自由貿易がアメリカの労働者にもたらす恩恵について、私は非常に懐疑的であり、またグローバリゼーションが過去30年間に世界の貧困を大幅に削減することに貢献したという、かつて私や他の人々がなした主張にも懐疑的である。また、アメリカの労働者は世界の貧困層よりもはるかに恵まれているのだから、グローバリゼーションによってアメリカの労働者にもたらされた損害は、世界の貧困削減のために支払うべき妥当な代償であるという考えももはや擁護できない。私は、インドにおける貧困削減が世界貿易とはほとんど関係がないと考えている。また、中国における貧困削減は、中国の政策によって国民所得を貯め込むのでなくて、製造業の成長の多くを国内で吸収できるようにしていれば、富裕国の労働者への被害ももっと少なくできたはずだ。私はまた、国内労働者と外国人労働者のトレードオフに関する倫理的判断についても真剣に考えた。苦境にある人々を助ける義務があるのは確かだが、同胞に対しては外国人向けとは異なる義務がある。

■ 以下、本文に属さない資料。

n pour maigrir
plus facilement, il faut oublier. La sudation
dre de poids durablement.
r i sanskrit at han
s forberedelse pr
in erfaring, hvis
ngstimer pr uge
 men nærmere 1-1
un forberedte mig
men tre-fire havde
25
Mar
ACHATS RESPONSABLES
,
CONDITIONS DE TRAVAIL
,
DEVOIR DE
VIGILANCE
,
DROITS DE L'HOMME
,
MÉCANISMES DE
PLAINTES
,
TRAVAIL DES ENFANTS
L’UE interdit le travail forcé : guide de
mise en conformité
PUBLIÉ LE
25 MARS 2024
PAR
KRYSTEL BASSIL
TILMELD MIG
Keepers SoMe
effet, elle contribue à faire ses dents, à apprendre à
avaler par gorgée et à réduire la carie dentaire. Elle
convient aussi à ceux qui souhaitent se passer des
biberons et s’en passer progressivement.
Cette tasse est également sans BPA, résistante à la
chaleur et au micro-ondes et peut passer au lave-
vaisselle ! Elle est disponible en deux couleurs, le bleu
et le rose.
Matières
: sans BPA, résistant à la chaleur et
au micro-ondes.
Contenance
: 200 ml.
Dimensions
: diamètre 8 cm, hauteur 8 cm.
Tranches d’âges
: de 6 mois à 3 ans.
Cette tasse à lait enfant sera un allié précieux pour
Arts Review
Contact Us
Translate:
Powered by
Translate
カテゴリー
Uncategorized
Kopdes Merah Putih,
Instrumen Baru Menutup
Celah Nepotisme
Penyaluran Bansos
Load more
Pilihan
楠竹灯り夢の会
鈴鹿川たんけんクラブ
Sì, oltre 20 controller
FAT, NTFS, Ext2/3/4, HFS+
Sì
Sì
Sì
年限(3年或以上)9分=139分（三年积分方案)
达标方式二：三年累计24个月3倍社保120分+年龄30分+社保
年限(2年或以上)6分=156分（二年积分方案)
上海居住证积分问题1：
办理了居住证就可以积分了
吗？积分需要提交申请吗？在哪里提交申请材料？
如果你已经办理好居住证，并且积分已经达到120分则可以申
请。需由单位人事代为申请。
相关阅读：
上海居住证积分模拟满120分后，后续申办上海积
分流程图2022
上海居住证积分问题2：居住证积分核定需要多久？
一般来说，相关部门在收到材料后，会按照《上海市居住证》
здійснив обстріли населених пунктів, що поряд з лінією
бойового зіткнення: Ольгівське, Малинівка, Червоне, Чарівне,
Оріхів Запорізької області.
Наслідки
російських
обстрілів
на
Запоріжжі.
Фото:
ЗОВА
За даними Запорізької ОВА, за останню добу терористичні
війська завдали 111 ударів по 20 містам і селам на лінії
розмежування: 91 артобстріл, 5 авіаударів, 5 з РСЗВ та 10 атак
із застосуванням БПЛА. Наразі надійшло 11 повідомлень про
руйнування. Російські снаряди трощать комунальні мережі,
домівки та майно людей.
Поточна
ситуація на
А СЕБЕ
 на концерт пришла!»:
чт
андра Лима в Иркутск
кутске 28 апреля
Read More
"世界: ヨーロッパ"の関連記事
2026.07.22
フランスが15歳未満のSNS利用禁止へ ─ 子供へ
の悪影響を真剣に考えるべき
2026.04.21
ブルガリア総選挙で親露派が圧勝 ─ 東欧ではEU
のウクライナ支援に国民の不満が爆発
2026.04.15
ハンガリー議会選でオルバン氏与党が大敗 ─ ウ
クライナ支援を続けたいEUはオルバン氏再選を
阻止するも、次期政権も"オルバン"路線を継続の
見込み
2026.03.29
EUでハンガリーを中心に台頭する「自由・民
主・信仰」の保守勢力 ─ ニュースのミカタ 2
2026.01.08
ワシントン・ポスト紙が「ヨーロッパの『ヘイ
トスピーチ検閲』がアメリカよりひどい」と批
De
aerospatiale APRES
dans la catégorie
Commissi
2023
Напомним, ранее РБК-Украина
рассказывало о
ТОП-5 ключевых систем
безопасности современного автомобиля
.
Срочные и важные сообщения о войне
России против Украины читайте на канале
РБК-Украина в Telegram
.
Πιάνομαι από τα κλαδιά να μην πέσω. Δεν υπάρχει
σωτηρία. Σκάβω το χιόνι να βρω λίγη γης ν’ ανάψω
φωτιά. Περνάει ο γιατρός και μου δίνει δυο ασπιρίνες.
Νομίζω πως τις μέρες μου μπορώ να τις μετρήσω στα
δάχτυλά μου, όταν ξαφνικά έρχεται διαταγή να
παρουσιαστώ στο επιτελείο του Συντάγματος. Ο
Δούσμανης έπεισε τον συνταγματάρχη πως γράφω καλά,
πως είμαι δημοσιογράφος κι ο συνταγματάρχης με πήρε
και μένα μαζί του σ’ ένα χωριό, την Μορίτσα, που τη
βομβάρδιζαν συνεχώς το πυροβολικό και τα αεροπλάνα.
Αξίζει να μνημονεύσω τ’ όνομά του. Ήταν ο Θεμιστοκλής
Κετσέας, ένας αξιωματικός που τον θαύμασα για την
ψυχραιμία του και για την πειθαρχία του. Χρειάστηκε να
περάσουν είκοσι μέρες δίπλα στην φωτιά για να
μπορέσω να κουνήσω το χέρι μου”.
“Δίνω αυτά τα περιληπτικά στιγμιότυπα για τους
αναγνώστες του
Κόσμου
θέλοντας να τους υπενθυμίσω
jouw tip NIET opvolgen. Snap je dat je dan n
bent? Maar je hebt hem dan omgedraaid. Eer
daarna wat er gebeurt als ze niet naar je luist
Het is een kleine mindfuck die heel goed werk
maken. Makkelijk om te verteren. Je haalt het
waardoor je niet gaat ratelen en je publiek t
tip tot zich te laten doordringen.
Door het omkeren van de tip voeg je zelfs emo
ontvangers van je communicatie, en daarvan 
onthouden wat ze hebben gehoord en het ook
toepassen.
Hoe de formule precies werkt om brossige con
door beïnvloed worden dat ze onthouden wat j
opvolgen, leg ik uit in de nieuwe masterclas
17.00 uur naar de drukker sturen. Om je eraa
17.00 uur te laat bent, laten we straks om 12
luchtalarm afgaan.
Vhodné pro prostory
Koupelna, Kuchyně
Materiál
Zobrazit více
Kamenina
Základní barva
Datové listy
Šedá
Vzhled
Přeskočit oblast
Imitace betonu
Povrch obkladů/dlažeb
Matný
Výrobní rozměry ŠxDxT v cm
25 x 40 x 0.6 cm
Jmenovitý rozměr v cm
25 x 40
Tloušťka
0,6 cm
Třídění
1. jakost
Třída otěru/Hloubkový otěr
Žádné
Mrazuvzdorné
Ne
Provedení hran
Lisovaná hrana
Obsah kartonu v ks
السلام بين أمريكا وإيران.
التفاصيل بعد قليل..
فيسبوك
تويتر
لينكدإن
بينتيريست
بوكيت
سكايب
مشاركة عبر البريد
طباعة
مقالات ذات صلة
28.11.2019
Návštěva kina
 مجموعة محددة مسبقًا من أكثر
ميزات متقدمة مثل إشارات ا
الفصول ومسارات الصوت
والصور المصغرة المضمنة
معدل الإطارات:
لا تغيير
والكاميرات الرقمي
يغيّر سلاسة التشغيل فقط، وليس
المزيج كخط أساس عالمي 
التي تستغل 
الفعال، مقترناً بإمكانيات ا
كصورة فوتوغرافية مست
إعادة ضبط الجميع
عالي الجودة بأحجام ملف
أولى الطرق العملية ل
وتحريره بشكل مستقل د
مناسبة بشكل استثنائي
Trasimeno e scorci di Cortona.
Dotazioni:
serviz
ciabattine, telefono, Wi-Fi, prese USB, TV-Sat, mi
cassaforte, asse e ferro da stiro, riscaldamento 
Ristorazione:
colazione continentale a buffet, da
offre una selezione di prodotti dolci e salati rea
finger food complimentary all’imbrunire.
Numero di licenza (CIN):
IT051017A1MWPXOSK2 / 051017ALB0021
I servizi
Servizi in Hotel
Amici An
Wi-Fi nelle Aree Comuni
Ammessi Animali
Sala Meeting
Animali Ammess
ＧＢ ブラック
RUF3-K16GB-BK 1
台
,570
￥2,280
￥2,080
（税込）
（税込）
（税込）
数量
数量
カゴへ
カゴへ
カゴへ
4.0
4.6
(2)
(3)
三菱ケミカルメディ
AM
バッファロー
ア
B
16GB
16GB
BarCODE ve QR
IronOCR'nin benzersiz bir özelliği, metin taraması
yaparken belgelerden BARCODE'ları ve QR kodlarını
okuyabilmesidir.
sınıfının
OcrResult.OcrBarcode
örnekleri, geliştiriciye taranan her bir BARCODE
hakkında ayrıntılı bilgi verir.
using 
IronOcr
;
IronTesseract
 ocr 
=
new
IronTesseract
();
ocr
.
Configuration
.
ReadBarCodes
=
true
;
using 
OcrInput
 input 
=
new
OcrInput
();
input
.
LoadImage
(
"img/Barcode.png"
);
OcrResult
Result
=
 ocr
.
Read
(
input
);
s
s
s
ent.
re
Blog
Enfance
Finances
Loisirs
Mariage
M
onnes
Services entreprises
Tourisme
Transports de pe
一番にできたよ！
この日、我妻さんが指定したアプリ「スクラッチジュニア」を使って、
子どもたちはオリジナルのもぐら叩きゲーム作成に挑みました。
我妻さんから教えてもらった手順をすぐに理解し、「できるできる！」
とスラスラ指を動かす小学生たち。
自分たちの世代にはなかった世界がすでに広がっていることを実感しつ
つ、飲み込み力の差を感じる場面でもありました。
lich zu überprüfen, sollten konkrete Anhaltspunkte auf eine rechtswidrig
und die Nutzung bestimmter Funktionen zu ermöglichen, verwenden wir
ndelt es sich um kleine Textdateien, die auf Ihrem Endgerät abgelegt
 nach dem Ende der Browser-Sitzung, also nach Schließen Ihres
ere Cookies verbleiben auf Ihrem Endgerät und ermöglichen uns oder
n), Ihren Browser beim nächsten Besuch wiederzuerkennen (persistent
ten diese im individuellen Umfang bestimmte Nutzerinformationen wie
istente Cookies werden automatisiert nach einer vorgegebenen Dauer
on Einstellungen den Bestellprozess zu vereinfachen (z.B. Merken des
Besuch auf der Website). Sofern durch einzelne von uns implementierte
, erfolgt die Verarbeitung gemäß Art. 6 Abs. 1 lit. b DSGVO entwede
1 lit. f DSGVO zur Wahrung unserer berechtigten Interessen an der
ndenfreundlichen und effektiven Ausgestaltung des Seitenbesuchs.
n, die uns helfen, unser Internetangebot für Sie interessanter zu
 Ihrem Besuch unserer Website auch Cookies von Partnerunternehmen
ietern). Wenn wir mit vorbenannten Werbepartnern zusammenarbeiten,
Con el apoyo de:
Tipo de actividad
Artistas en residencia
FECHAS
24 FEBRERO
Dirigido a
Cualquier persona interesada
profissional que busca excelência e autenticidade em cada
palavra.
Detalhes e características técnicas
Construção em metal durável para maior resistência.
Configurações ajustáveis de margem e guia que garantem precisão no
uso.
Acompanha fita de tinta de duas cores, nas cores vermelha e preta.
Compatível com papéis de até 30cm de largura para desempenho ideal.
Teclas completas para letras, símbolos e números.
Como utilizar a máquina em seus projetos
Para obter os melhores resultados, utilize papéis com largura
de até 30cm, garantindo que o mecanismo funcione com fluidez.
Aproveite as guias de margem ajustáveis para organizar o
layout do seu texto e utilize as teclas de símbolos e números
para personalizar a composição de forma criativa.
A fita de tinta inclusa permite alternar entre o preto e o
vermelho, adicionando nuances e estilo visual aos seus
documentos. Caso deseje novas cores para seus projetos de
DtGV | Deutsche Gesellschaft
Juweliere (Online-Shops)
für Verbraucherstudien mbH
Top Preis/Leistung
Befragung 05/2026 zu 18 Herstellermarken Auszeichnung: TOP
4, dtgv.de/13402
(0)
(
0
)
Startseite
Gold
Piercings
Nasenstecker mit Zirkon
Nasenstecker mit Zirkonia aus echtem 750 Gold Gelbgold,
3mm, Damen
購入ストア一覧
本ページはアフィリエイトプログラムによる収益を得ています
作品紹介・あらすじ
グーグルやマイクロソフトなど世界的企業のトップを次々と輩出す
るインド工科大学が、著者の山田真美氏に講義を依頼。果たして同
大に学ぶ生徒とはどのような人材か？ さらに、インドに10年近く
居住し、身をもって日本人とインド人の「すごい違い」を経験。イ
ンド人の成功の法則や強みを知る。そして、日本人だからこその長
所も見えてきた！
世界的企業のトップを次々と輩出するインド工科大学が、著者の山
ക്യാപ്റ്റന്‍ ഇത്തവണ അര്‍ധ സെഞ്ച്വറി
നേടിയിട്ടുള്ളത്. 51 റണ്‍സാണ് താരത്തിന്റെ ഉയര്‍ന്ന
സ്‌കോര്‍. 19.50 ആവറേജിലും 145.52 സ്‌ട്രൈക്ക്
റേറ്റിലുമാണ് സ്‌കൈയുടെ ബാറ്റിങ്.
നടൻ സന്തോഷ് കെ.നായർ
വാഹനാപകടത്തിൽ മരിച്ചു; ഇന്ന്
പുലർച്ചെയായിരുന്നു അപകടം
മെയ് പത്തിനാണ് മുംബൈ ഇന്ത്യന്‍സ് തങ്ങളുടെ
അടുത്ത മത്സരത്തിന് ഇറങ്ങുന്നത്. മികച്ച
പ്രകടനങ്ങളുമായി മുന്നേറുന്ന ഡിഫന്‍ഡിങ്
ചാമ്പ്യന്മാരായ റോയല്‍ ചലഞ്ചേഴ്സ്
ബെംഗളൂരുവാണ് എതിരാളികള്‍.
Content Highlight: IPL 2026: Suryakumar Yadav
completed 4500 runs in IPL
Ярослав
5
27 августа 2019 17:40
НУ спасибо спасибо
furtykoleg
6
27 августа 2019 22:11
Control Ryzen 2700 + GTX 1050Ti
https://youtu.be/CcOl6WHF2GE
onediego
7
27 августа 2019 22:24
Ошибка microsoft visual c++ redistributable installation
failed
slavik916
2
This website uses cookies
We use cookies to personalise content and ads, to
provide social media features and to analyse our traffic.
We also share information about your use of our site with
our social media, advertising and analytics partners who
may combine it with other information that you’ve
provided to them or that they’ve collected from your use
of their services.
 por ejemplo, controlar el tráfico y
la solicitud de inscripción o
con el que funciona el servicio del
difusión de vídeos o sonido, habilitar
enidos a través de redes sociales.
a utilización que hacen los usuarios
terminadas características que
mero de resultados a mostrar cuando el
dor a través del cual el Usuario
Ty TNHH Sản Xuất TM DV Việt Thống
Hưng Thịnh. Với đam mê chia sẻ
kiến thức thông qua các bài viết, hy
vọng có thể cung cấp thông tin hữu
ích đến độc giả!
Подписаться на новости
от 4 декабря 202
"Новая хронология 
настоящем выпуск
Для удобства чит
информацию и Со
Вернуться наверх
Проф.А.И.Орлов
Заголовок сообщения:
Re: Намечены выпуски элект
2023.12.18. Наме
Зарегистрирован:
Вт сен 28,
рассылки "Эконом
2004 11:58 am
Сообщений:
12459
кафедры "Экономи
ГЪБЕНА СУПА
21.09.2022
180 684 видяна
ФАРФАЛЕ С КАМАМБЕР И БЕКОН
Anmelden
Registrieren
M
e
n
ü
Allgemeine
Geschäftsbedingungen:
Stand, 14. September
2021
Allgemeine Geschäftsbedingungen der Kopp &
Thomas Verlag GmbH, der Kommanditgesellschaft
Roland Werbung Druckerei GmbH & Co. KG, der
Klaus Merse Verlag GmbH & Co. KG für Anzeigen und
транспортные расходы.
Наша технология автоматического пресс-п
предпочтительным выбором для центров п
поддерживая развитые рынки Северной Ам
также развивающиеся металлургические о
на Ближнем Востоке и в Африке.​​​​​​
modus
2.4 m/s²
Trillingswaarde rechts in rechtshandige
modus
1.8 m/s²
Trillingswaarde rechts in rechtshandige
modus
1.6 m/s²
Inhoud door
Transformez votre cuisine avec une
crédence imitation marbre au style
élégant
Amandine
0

私は以前、アメリカへの移民は良いことで、移民には多大な利益があり、国内の低技能労働者にはほとんど、あるいはまったく代償がないという経済学者間でのコンセンサスにほぼ同意していた。現在はもはやそう考えていない。この点については経済学者の見解が一致しているわけではなくて計量経済学的デザインによって形づくられており、それは信頼してもよいかもしれないが、しばしば短期的な結果に基づいている。過去1世紀半の長期にわたる分析によれば、話は違ってくる。アメリカが開放的であった時代は不平等で格差が大きく、国境が閉鎖されたときには格差が大幅に小さくなったが、ハート・セラー法(1965年移民法)以降、外国出生者の割合が金ぴか時代の水準に戻るにつれて再び拡大した。また、工場経営者が望んでいたヨーロッパ系移民を雇うことができていたら、南部の農村から北部の工場への何百万人ものアフリカ系アメリカ人の大移動は起こらなかっただろうとの主張もあり、それは妥当であろう。
かつてアダム・スミスがそうしたように、経済学者は哲学者、歴史学者、社会学者の考えをもっと取り入れることで、恩恵を得ることができるであろう。哲学者、歴史学者、社会学者もおそらく恩恵を受けることであろう。